Although most commercial real estate professionals may tell you that operating costs are not a negotiable lease provision, there are aspects of these costs that can be changed to the tenant’s favor. As we explain in our book, Negotiating Commercial Leases & Renewals for Dummies, the landlord wants to make sure that tenants pay all of the property’s operating costs – there’s nothing unusual about that. When we analyze operating costs for groups of tenants in a building, we frequently find that tenants are subsidizing capital improvements that the landlord is using to enhance the building’s value.
If a formal lease document uses sufficient detail to define what constitutes an operating cost, then the tanning salon tenant has a fighting chance to at least examine, question and negotiate each item. We remember one Florida landlord who charged his tenants an annual fee to contribute toward a pool of money available for hurricane damage (not fully covered by insurance). Upon closer inspection, we noticed there was no end to this billing or reserve fund. Therefore, if a tenant moved out at the end of their lease term, they did not get their money refunded – even if there had been no hurricane damage. The money collected was simply for the landlord’s slush fund and could be used for whatever purpose the landlord pleased. So, look for these types of odd clauses and scrutinize them carefully – after all, it’s your money.

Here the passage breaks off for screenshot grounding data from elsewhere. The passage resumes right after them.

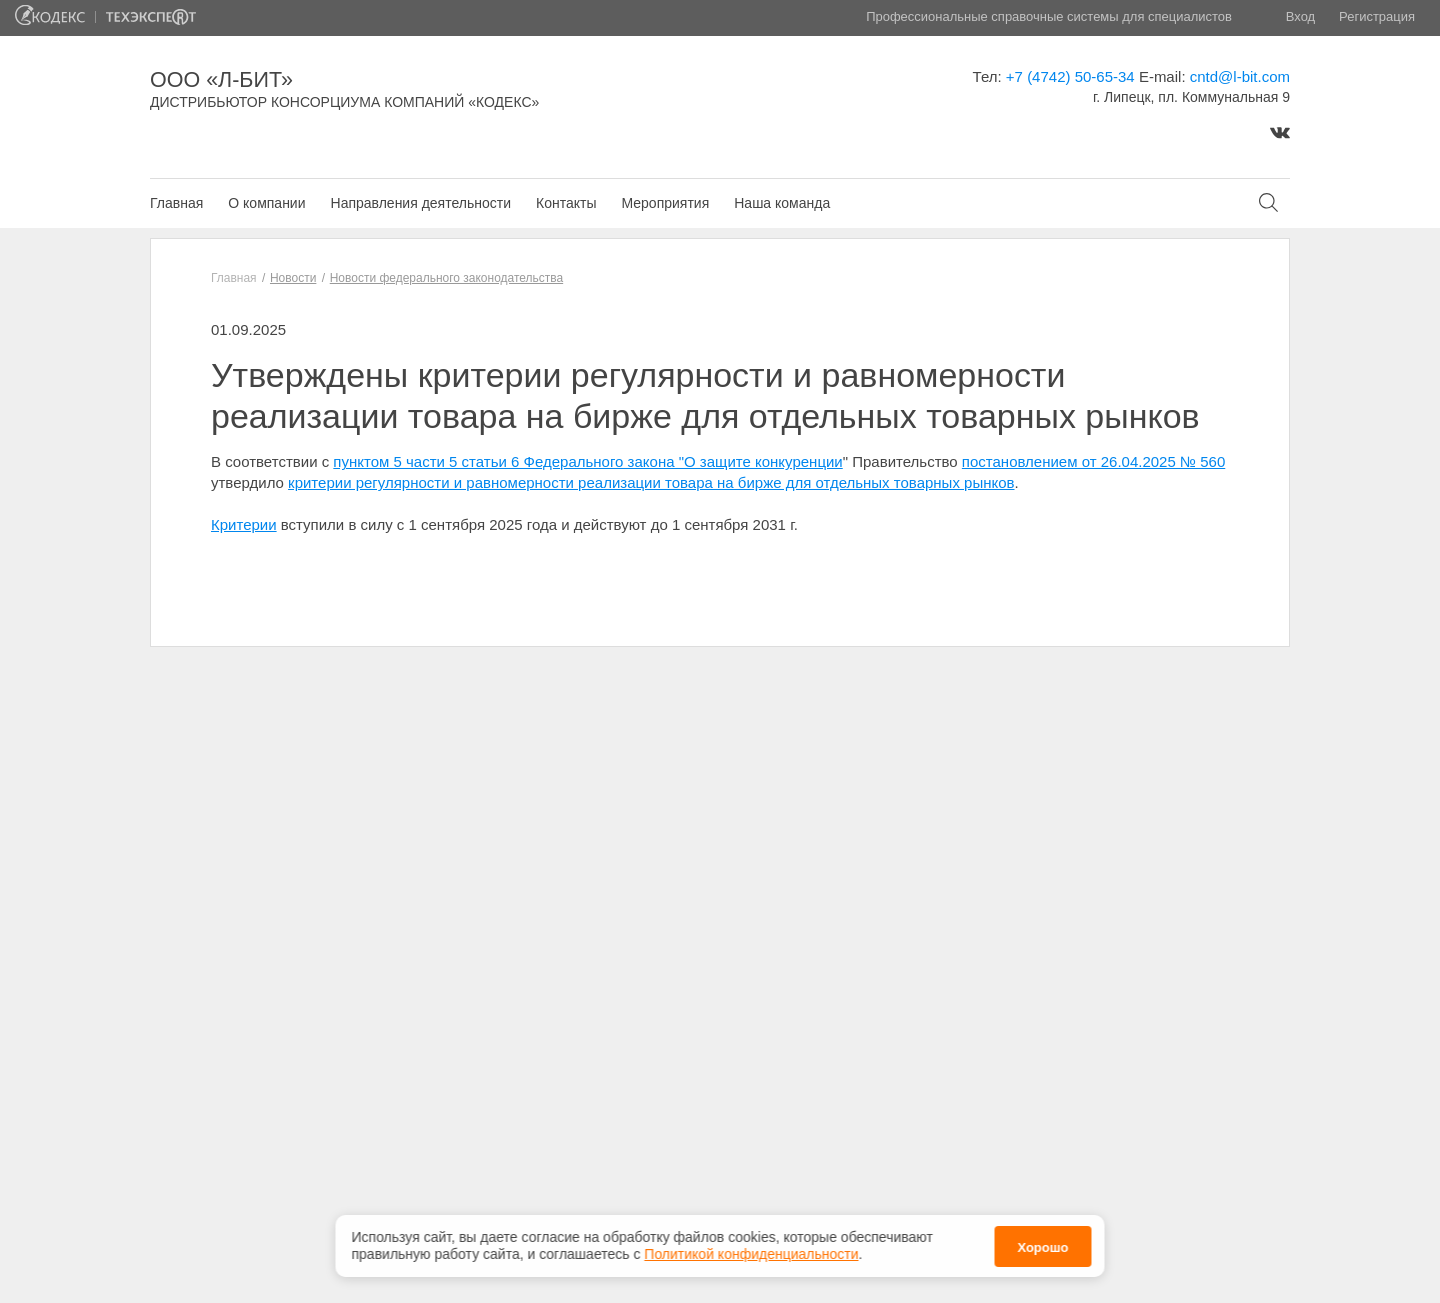 This screenshot has width=1440, height=1303. I want to click on +7 (4742) 50-65-34, so click(1070, 76).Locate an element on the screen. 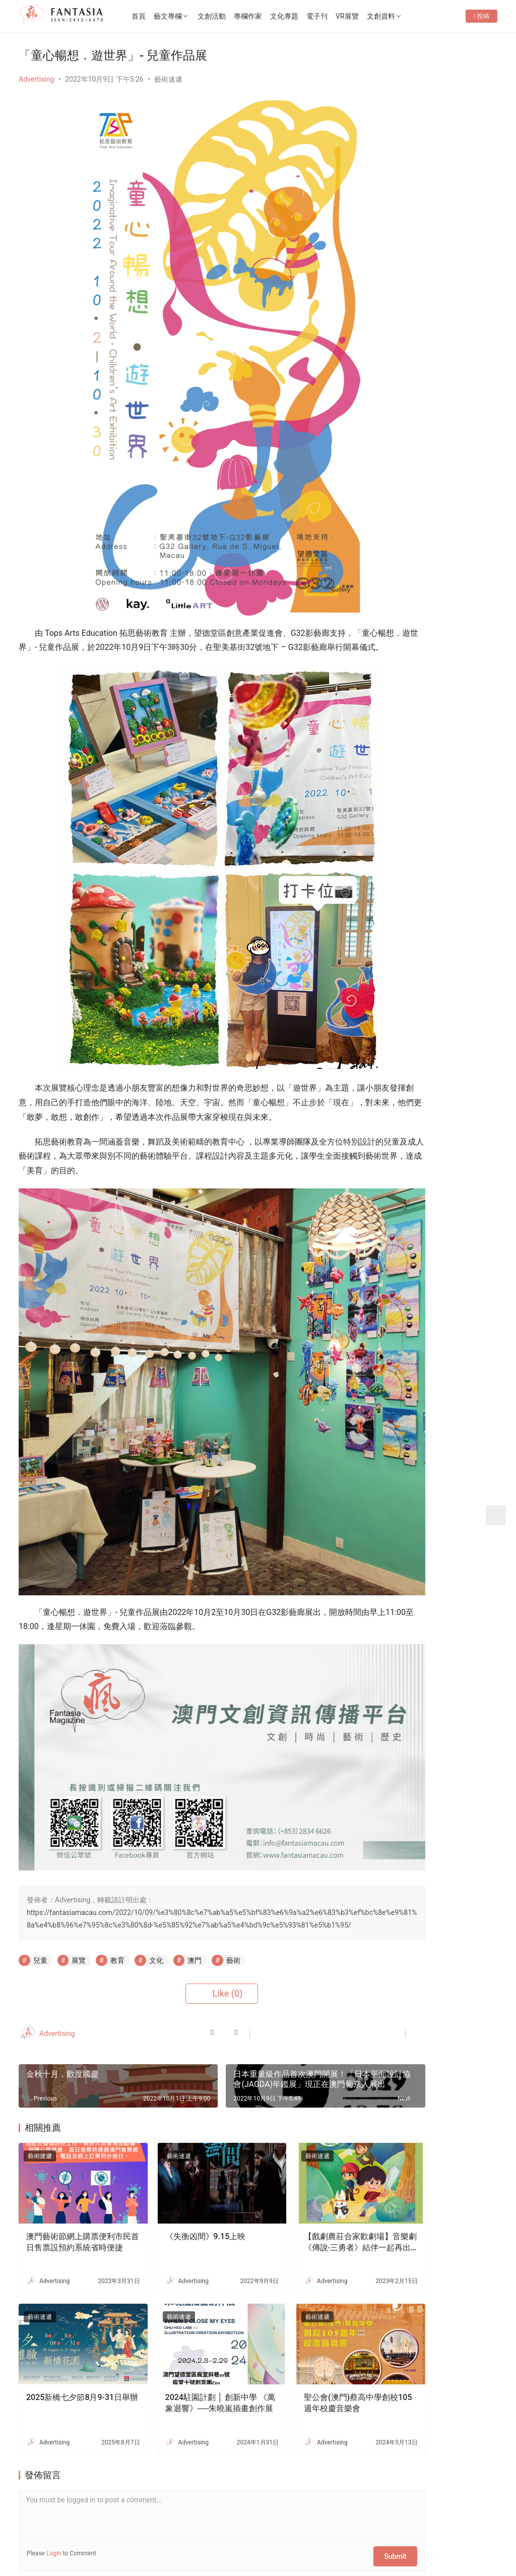 The image size is (516, 2576). 教育 is located at coordinates (117, 1895).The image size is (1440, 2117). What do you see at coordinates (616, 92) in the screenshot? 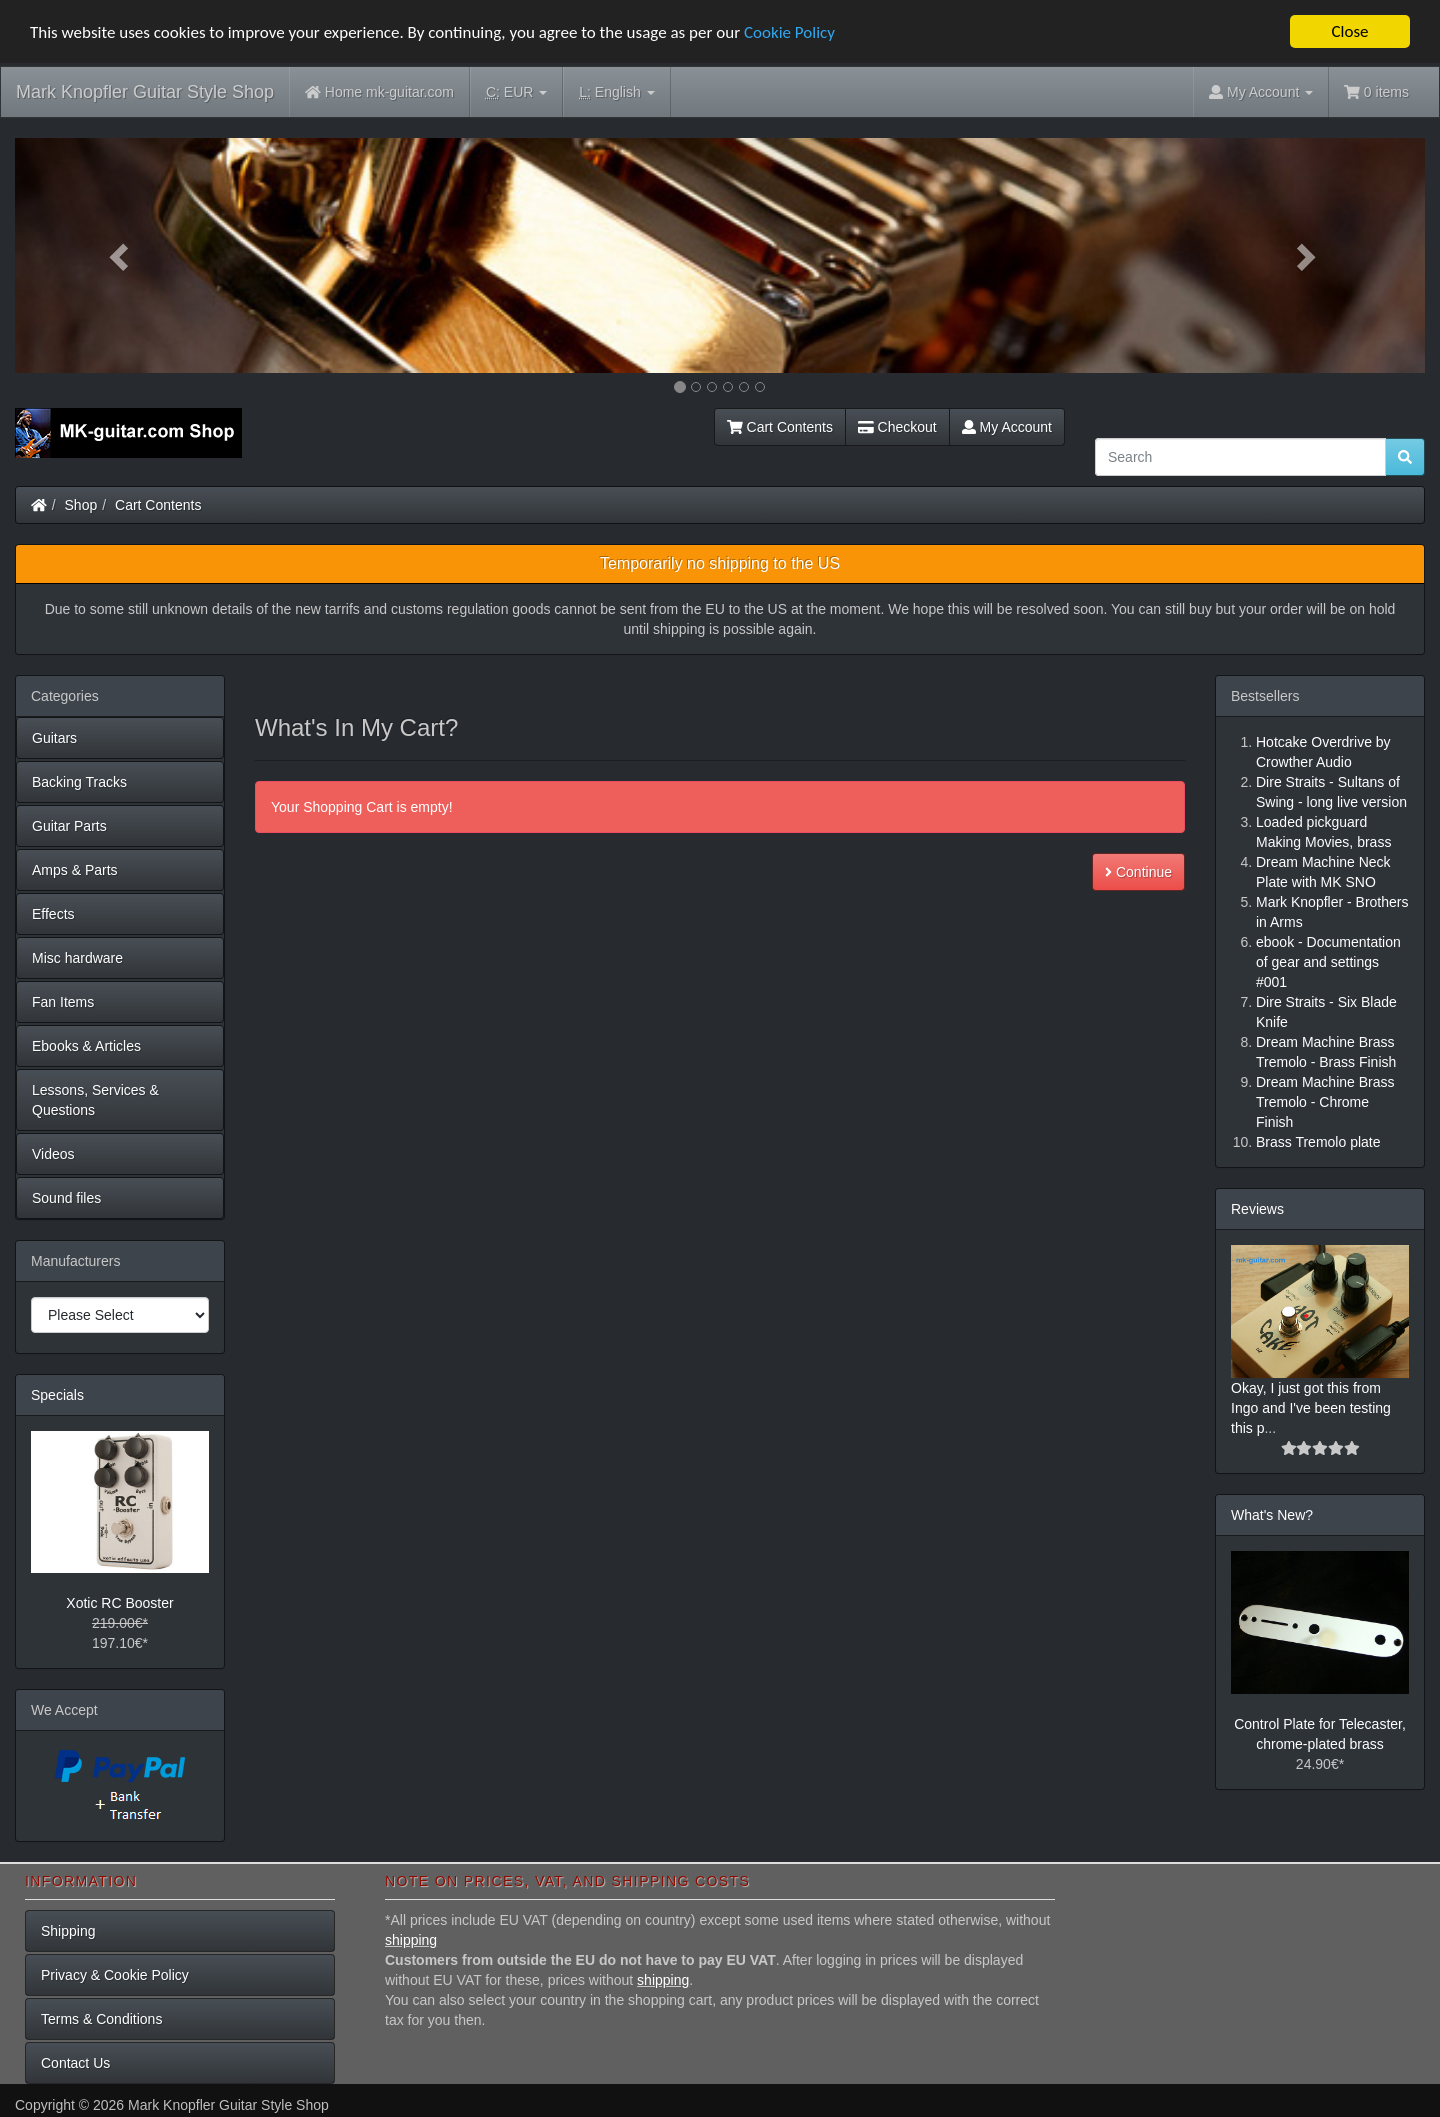
I see `English` at bounding box center [616, 92].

Communicating with your landlord both verbally and in writing about operating cost concerns is imperative.
Look at what you’re paying for. The majority of commercial lease agreements may stipulate the specific components of the operating costs that the tenants need to pay for. Typical examples of valid operating costs include general maintenance, painting, lawn-cutting, snow removal, property insurance, and so on. Almost every lease agreement has an operating cost clause in a short- or long-form manner. From a tanning salon tenant’s perspective, longer is better as it creates more certainty.
Understand how proportionate share counts. If a tanning salon tenant occupies seven percent of a commercial property, they can typically be required to pay their proportionate share – seven percent – of the operating costs as additional rent. But not all tenants use operating costs proportionately. For example, should you be paying for common lobby charges or elevator maintenance costs if you are located on the main floor of a building (and have office tenants leasing the entire second floor)? Have your proportionate share of the operating costs actually stated in your lease agreement (as a percentage number) and consider excluding costs that are not applicable to your tenancy. Don’t be afraid to question the operating costs and your proportionate share.
Cap the operating costs. In some cases, a slothful or cash-strapped landlord may have skimped on regular property maintenance. If the property is sold to a reasonable landlord, several years of deferred maintenance has to be caught up on at the expense of the current tenants. If you’re trying to budget costs for the year and consider your overhead rents important, you may want to negotiate a 5-10 percent cap on operating costs, so that your landlord can only raise them by that amount at a maximum annually. Note that the landlord may only be willing to cap controllable operating costs – meaning they won’t cap property taxes (or similar items beyond their management control). Any ceiling or restrictions that a tenant can put on rising operating costs will ultimately benefit the tenant.
Communicate with your landlord about operating cost concerns. Operating cost discrepancies come in two flavors: honest mistakes or dishonest calculations. In a building where the property is close to or fully occupied, the landlord may have less reason to try and profit from operating costs but may still try to enhance the property using the tenant’s money. Communicating both verbally and in writing about operating cost concerns is imperative. And don’t wait too long, because the lease may stipulate a statute of limitations on adjustments. If you catch your landlord with his hand in the cookie jar, don’t be surprised if he’s not communicative or cooperative.